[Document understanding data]
• • • • •

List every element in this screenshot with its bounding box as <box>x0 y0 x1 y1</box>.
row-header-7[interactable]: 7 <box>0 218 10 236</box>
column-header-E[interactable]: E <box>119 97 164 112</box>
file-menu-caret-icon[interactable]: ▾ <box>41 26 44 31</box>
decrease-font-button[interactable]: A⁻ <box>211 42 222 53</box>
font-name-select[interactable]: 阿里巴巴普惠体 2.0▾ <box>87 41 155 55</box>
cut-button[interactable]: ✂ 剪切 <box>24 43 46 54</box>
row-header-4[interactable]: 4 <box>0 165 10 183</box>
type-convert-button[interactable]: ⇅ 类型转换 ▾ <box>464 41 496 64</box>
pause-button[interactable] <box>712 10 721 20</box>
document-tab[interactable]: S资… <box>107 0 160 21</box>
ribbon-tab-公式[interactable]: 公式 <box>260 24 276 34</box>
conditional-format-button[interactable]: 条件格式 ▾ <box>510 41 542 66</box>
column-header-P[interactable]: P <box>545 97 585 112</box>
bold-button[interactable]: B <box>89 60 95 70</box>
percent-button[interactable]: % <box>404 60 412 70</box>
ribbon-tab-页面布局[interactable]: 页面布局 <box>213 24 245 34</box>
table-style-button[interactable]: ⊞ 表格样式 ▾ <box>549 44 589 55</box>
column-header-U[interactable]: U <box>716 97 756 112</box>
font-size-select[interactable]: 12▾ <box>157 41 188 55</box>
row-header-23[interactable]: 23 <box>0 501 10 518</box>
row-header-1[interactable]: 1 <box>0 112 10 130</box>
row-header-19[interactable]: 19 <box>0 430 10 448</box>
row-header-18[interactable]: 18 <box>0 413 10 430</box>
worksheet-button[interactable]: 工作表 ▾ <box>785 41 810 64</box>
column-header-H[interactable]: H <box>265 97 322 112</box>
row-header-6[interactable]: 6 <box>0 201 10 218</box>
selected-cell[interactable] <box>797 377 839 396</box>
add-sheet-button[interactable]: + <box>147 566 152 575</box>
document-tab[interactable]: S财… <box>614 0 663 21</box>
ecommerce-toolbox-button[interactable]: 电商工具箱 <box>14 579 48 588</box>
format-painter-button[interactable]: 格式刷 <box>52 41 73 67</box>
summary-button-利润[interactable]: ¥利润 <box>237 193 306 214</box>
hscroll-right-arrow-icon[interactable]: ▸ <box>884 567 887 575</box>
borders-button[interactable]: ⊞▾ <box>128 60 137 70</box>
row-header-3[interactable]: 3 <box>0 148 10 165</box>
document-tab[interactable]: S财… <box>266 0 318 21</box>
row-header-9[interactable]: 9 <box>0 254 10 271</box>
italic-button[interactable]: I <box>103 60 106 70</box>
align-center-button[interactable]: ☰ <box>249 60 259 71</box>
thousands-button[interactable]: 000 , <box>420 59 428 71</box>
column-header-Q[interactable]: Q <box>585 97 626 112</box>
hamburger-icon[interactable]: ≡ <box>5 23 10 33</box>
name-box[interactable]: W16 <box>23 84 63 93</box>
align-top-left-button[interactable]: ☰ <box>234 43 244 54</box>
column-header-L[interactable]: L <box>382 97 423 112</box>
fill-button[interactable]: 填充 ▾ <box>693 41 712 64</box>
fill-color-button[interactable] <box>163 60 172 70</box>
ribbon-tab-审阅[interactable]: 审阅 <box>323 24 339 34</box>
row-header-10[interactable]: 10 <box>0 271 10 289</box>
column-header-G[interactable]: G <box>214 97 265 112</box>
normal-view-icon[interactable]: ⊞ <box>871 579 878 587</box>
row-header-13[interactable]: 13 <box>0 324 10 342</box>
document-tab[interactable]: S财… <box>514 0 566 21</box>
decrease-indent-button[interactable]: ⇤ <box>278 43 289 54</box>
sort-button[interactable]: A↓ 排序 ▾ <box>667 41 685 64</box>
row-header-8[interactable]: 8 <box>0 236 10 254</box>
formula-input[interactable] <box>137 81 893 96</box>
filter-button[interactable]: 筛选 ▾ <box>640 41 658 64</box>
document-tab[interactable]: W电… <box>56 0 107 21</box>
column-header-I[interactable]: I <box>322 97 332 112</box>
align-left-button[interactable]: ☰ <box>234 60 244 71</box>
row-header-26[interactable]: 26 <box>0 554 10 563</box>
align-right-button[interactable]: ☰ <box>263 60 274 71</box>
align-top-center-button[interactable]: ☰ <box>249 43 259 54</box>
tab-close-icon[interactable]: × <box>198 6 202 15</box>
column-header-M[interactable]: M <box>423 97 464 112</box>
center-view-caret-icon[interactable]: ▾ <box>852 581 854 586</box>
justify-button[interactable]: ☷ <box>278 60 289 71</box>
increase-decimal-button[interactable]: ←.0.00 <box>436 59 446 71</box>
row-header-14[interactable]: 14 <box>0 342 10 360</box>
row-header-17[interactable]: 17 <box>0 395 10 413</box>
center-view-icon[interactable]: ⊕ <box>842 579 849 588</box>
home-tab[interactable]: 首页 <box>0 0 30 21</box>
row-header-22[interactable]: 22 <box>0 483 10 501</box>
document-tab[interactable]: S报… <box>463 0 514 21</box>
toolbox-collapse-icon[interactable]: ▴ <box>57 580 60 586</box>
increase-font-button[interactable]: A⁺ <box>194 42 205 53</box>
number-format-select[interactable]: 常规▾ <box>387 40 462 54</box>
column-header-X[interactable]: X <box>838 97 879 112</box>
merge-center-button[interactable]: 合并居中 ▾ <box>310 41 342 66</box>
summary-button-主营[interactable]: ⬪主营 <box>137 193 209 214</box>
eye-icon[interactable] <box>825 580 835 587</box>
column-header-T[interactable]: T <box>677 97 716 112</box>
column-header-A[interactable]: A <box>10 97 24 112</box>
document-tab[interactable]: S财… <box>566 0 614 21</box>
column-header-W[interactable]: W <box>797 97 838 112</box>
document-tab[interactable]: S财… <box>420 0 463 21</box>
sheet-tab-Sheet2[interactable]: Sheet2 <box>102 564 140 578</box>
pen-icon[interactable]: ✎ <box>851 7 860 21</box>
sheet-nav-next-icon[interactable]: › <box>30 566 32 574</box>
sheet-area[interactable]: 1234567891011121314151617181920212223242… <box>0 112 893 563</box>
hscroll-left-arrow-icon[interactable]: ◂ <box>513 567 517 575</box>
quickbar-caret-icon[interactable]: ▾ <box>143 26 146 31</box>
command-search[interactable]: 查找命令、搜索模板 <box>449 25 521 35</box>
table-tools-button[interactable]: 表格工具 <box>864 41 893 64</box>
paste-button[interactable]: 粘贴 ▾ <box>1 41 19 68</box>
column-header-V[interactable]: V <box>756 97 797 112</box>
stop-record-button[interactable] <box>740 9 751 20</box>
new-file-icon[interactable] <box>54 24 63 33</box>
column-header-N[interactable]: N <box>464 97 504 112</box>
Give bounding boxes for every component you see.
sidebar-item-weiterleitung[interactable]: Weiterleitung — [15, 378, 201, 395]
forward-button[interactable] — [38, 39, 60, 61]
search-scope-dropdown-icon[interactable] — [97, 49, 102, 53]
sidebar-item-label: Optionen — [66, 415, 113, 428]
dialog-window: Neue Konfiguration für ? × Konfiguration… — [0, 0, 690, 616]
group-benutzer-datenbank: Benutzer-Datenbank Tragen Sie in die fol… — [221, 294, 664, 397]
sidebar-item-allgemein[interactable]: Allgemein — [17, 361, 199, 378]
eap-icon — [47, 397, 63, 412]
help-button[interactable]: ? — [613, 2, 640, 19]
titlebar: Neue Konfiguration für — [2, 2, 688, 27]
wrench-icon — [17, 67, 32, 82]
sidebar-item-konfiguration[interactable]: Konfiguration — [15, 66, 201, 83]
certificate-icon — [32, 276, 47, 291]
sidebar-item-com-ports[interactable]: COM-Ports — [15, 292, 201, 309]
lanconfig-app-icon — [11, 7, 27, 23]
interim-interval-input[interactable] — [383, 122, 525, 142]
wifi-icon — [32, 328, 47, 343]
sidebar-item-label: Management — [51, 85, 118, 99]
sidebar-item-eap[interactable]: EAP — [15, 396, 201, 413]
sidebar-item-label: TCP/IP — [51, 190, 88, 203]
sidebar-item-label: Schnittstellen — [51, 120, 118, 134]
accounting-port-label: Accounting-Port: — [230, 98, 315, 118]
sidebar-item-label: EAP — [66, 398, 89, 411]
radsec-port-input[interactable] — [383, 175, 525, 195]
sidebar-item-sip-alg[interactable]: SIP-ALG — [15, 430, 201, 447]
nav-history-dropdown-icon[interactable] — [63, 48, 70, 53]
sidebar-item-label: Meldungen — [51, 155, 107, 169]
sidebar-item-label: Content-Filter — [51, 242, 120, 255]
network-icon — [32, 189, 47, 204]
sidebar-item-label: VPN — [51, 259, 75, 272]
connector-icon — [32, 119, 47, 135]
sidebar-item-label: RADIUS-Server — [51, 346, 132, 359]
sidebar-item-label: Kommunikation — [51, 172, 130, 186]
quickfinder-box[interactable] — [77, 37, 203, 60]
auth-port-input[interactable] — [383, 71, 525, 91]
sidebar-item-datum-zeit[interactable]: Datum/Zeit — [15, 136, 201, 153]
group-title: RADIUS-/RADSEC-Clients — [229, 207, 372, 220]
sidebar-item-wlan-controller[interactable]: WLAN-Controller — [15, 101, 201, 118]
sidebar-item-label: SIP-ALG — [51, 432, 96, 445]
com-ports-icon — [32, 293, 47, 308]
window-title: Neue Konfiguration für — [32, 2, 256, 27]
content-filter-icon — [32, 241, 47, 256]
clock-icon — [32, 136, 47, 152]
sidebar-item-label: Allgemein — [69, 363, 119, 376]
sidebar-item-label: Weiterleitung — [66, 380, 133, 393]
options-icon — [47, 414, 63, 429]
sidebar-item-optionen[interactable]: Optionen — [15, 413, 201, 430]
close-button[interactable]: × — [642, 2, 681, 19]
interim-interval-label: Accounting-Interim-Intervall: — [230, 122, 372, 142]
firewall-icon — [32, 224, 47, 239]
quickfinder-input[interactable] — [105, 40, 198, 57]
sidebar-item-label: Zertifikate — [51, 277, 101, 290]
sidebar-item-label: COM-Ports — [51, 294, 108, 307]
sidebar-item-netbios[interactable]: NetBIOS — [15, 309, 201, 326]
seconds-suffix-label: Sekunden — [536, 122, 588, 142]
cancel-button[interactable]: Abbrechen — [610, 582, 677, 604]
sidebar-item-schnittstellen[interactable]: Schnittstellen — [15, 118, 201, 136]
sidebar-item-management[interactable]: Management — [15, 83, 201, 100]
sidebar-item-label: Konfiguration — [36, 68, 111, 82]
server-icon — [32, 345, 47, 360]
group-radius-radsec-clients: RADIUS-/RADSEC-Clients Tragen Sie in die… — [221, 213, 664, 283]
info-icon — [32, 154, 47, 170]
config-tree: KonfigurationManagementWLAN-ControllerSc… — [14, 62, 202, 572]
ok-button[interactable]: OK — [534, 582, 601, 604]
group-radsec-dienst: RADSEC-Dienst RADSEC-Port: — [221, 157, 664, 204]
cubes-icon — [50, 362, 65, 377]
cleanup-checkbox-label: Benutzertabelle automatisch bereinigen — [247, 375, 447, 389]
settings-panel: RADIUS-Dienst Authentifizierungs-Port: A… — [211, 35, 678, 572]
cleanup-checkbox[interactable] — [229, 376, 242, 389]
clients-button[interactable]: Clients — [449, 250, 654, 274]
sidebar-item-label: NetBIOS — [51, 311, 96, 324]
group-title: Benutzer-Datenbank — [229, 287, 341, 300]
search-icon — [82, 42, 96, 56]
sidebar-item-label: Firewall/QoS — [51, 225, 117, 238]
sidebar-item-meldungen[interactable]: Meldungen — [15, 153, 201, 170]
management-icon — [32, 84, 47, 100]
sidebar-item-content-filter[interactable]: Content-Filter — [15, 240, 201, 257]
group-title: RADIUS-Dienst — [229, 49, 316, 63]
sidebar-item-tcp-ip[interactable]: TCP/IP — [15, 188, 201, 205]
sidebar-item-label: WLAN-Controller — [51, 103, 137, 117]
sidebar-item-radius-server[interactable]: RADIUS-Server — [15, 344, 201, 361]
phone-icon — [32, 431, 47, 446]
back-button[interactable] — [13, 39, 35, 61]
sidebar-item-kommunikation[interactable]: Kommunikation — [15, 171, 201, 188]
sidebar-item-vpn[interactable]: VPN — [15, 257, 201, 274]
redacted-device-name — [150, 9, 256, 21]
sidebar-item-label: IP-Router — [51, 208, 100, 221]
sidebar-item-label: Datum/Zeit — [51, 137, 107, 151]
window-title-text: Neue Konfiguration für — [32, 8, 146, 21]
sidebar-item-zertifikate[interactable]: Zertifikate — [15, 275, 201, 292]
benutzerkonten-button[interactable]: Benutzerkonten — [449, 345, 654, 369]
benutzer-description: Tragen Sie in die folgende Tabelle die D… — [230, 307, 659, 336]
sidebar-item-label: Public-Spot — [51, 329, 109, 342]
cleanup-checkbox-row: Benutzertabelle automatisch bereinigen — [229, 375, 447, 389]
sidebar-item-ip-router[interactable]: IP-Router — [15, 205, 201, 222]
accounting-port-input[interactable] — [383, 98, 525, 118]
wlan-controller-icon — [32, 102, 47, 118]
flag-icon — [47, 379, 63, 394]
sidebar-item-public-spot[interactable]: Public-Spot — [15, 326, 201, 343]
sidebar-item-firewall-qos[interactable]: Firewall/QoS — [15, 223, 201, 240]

• • • • •

Each line of the data above containing the string "search" is to be copied.

__Response area__:
command-search[interactable]: 查找命令、搜索模板 <box>449 25 521 35</box>
search-scope-dropdown-icon[interactable] — [97, 49, 102, 53]
search-icon — [82, 42, 96, 56]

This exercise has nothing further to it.